Holed up in the 17th-century Chateau Miraval, cherry-picked as a place where they could get away from the distractions of the internet, mobile reception, TV and other people, it was the perfect location for three fertile imaginations to thrive. Or not.

"Things got so secluded and detached in France that the vibe was getting dark there," shudders Dominic. "It was great at first, but then we started getting fearful of the world and being out there on our own. We started discussing World War III and what if the end of the world happened. There was a lot of paranoia there."

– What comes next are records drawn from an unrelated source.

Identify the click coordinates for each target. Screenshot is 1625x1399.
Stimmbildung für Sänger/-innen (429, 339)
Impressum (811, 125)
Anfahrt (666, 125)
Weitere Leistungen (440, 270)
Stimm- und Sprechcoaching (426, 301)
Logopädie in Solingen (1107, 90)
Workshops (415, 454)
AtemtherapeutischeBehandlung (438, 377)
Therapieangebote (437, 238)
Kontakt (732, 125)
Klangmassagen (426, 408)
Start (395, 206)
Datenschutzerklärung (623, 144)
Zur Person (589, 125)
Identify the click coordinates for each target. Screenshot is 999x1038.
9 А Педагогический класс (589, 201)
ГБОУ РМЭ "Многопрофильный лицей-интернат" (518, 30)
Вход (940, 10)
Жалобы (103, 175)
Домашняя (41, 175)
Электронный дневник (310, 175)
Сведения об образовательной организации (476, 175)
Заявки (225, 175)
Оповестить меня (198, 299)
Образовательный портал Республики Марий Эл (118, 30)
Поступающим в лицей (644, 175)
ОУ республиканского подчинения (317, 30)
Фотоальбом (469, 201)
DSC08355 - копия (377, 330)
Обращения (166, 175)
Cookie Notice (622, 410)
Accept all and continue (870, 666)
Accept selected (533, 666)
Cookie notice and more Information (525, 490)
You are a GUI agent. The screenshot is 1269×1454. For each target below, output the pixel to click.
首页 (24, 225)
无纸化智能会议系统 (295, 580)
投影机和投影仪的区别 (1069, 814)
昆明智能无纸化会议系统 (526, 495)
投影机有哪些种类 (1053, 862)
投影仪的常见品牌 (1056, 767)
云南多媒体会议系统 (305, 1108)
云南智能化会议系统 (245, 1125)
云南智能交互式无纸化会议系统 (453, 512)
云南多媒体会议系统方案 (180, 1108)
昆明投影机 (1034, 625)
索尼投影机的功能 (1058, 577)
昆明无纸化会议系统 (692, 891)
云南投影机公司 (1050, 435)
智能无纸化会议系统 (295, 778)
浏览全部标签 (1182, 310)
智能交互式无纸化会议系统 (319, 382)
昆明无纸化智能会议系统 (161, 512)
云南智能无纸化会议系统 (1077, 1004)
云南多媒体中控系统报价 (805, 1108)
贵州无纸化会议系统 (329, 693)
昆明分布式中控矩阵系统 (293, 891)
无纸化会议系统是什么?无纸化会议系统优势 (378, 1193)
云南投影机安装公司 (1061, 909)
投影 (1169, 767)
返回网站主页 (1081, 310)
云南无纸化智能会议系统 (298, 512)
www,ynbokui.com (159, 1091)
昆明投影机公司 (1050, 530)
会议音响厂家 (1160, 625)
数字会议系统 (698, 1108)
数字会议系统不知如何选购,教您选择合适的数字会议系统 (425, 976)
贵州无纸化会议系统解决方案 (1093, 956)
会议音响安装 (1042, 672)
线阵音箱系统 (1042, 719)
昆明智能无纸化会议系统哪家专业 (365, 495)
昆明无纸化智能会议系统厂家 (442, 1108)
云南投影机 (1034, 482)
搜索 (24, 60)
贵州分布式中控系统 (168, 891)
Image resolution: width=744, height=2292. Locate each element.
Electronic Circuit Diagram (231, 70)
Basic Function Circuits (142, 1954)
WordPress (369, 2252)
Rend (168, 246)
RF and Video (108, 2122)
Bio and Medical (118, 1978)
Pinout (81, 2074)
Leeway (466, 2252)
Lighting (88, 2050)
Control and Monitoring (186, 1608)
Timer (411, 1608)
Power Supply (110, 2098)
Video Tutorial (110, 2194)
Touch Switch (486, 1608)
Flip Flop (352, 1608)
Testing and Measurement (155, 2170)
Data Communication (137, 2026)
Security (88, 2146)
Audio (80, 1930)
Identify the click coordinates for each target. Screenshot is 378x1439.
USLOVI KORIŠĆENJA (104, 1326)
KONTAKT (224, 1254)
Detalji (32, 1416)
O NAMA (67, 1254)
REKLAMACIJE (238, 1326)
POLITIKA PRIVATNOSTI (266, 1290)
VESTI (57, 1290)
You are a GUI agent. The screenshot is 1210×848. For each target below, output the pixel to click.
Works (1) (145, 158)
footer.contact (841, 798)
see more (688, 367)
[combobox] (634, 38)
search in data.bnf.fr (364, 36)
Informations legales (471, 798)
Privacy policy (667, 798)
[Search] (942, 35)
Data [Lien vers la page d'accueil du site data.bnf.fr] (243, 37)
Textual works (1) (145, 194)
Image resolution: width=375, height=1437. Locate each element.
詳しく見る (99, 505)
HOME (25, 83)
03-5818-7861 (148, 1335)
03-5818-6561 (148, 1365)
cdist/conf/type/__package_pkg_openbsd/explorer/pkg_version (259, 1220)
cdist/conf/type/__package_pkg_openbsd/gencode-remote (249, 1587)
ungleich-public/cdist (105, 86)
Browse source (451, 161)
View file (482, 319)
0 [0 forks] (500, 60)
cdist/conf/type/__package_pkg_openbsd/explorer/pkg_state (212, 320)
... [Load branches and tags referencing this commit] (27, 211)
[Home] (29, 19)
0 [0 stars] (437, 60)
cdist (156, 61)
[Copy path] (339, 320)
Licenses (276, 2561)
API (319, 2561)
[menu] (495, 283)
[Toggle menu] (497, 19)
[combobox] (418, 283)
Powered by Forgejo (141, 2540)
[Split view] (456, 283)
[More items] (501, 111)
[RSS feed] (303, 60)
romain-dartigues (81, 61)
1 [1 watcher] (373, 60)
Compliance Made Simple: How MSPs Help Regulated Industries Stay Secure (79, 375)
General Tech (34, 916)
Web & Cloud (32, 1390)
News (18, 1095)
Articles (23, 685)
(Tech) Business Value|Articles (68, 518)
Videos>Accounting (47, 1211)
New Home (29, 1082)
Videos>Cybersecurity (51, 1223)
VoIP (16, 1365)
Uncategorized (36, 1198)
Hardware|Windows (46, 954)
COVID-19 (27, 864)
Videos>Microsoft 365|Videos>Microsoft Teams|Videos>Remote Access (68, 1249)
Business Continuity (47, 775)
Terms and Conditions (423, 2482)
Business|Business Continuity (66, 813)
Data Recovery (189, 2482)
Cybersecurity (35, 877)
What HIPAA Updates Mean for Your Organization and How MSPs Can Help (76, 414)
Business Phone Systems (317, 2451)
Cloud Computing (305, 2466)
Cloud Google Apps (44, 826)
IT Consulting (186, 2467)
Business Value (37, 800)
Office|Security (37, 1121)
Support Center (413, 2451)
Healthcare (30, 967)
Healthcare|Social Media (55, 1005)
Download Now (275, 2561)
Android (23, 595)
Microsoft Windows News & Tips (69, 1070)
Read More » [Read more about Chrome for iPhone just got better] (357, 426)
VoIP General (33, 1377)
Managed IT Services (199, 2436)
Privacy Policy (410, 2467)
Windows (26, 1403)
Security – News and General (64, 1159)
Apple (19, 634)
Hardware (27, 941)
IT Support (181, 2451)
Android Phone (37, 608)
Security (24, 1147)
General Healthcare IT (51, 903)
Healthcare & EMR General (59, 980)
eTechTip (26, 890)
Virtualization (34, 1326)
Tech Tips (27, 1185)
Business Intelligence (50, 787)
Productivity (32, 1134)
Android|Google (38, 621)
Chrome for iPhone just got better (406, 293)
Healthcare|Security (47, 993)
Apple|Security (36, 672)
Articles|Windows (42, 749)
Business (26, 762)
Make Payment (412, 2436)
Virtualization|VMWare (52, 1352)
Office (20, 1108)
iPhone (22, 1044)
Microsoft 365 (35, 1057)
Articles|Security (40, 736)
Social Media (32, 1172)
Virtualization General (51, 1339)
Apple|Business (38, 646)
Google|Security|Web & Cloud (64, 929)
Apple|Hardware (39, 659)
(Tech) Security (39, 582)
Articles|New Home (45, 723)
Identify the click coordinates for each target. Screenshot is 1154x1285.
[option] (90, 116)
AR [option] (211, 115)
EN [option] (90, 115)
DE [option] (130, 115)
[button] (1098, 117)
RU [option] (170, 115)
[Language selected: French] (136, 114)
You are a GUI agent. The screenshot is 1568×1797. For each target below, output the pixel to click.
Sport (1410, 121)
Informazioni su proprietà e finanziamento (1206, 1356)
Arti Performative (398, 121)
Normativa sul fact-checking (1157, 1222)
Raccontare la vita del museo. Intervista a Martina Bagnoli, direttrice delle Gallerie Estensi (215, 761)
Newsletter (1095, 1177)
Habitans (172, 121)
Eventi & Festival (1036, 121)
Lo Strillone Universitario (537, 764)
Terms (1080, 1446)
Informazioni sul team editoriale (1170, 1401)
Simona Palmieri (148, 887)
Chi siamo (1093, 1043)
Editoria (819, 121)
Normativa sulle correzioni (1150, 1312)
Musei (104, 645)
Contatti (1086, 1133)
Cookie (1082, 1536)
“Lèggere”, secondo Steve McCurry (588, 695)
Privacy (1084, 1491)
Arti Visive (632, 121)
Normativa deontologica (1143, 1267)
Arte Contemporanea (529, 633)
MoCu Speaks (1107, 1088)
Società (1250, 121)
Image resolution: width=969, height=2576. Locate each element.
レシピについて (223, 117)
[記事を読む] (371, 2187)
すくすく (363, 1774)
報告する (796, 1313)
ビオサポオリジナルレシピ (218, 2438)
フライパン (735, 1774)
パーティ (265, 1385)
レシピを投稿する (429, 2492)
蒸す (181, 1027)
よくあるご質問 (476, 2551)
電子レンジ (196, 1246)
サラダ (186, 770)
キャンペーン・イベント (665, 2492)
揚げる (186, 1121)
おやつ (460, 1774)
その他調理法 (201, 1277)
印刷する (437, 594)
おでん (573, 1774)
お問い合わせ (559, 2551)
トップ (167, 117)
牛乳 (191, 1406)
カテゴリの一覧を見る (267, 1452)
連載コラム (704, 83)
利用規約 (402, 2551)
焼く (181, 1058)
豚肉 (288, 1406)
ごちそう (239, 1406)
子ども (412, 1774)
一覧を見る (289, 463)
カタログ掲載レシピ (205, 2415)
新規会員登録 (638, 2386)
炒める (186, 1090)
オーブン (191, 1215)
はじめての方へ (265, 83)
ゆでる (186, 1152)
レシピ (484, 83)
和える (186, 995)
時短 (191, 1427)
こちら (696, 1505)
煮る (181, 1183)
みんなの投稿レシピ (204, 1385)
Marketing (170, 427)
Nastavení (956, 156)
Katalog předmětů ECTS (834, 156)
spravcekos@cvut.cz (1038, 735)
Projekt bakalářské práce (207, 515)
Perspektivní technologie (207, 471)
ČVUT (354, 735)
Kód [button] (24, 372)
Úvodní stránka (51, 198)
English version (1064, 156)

"I started looking inside myself a lot," adds Matt. "I was reading loads of books about the declining oil situation, and learning about wars that were going on that I didn't know anything about. I started envisioning a time when we were all squabbling like a scene from Mad Max. We just knew we had to get out of there. If we'd stayed in France for the whole of the album, it would have ended up total prog!"

He laughs. "Songs like 'Knights of Cydonia' would've been 20 minutes long! There were tracks we recorded that aren't on the album that are over eight minutes long. At one point we contemplated a triple album - the first disc being devolution of rock and the third being a load of twiddy synth noises."

"In France, we were constantly making things, but we never seemed to finish anything," concludes Matt. "When we relocated to New York, the vibe changed almost overnight. It was then that we decided to book Reading."

Muse's headling slots at this year's Carling Weekend: Reading and Leeds Festivals (going on after Arctic Monkeys: "Good band," says Matt with casual flippancy. "Should get the crowd warmed up") will be apt reward for their legions of bookish devotees - even more crazy than the Monkeys' fanbase.

"I think we appeal to the more fanatical side of people," asserts Matt. Chris agrees: "There was a cover of 'Knights Of Cydonia' floating around on the net, way before people had heard our version. We'd played it at Radio 1's One Big Weekend - nobody had heard the album version at that point - and they'd worked out how to play it from that. There was a link on our messageboard to a band who'd recorded it! It was frighteningly accurate, too..."

Seven years after they first came to our attention, 2006 marks the moment Muse rise from the clutches of their adoring acolytes into the rock overground.

"We've never been the biggest band in the country," says Matt, "and we've never been the most hyped band in the country. I've seen a lot of bands come and go in the 10 years we've been around... and, well, we're still here, y'know?"

He's right. Muse may never have been the biggest or most hyped, but circa 2006, circa 'Black Holes & Revelations', the might just be the best. Watch out Leeds. Watch out Reading. Watch out universe.